» **Records provided**:
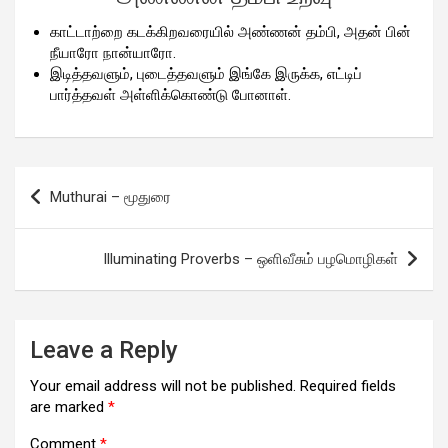
காட்டாற்றை கடக்கிறவரையில் அண்ணன் தம்பி, அதன் பின்
நீயாரோ நான்யாரோ.
இடித்தவளும், புடைத்தவளும் இங்கே இருக்க, எட்டிப்
பார்த்தவள் அள்ளிக்கொண்டு போனாள்.
Post
Muthurai – மூதுரை
navigation
Illuminating Proverbs – ஒளிவீசும் பழமொழிகள்
Leave a Reply
Your email address will not be published.
Required fields
are marked
*
Comment
*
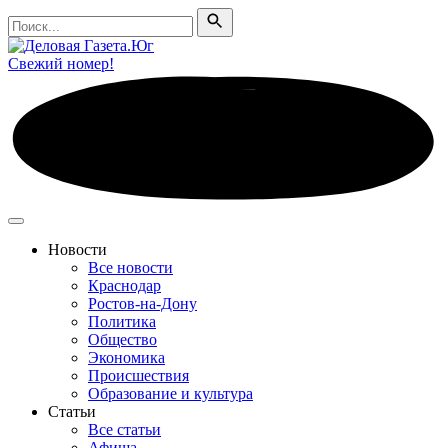
Поиск
Поиск
Свежий номер!
Новости
Все новости
Краснодар
Ростов-на-Дону
Политика
Общество
Экономика
Происшествия
Образование и культура
Статьи
Все статьи
Афиша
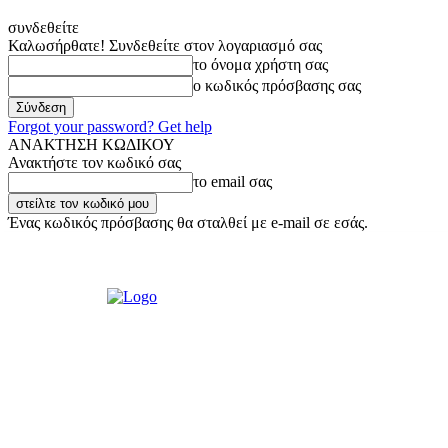
συνδεθείτε
Καλωσήρθατε! Συνδεθείτε στον λογαριασμό σας
το όνομα χρήστη σας
ο κωδικός πρόσβασης σας
Forgot your password? Get help
ΑΝΑΚΤΗΣΗ ΚΩΔΙΚΟΥ
Ανακτήστε τον κωδικό σας
το email σας
Ένας κωδικός πρόσβασης θα σταλθεί με e-mail σε εσάς.
Πέμπτη, 6 Αυγούστου, 2026
Σύνδεση / Εγγραφή
Ακούστε μας Live!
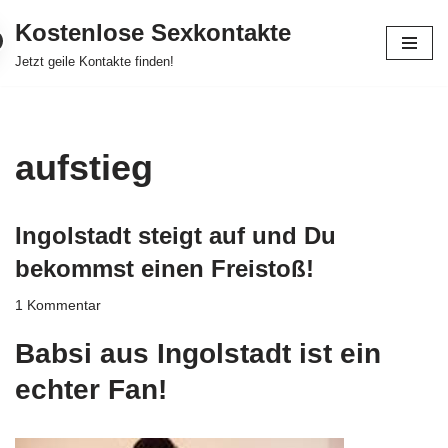
Kostenlose Sexkontakte
Zum
Jetzt geile Kontakte finden!
Inhalt
springen
aufstieg
Ingolstadt steigt auf und Du
bekommst einen Freistoß!
1 Kommentar
Babsi aus Ingolstadt ist ein
echter Fan!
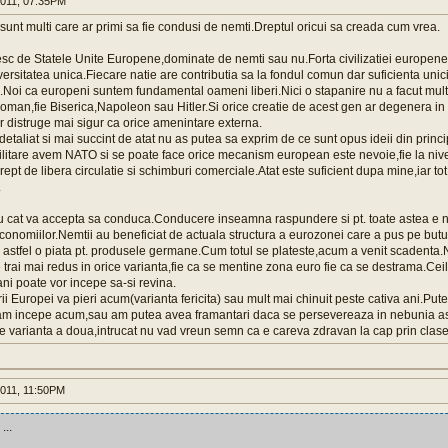
011, 07:35PM
sunt multi care ar primi sa fie condusi de nemti.Dreptul oricui sa creada cum vrea.
sc de Statele Unite Europene,dominate de nemti sau nu.Forta civilizatiei europene 
iversitatea unica.Fiecare natie are contributia sa la fondul comun dar suficienta unicit
le.Noi ca europeni suntem fundamental oameni liberi.Nici o stapanire nu a facut multi 
oman,fie Biserica,Napoleon sau Hitler.Si orice creatie de acest gen ar degenera in
ar distruge mai sigur ca orice amenintare externa.
detaliat si mai succint de atat nu as putea sa exprim de ce sunt opus ideii din princi
ilitare avem NATO si se poate face orice mecanism european este nevoie,fie la nivel
pt de libera circulatie si schimburi comerciale.Atat este suficient dupa mine,iar tot c
.
u cat va accepta sa conduca.Conducere inseamna raspundere si pt. toate astea e 
conomiilor.Nemtii au beneficiat de actuala structura a eurozonei care a pus pe butu
astfel o piata pt. produsele germane.Cum totul se plateste,acum a venit scadenta.
trai mai redus in orice varianta,fie ca se mentine zona euro fie ca se destrama.Ceilal
ani poate vor incepe sa-si revina.
rii Europei va pieri acum(varianta fericita) sau mult mai chinuit peste cativa ani.P
 am incepe acum,sau am putea avea framantari daca se persevereaza in nebunia ast
pe varianta a doua,intrucat nu vad vreun semn ca e careva zdravan la cap prin clas
011, 11:50PM
...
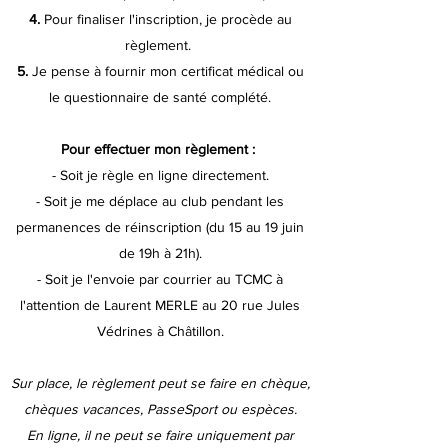
4.
Pour finaliser l'inscription, je procède au
règlement.
5.
Je pense à fournir mon certificat médical ou
le questionnaire de santé complété.
Pour effectuer mon règlement :
- Soit je règle en ligne directement.
- Soit je me déplace au club pendant les
permanences de réinscription (du 15 au 19 juin
de 19h à 21h).
- Soit je l'envoie par courrier au TCMC à
l'attention de Laurent MERLE au 20 rue Jules
Védrines à Châtillon.
Sur place, le règlement peut se faire en chèque,
chèques vacances, PasseSport ou espèces.
En ligne, il ne peut se faire uniquement par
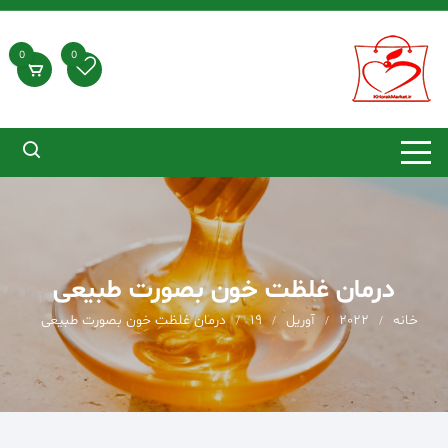
د
دن
ز
0
0
حتوا
درمان غلظت خون بصورت طبیعی
خانه
2022
آوریل
19
درمان غلظت خون بصورت طبیعی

» **What the task asks**: Within the entries above, how many lines include the word "orice"? Respond with the number only.

» **Output below**: 4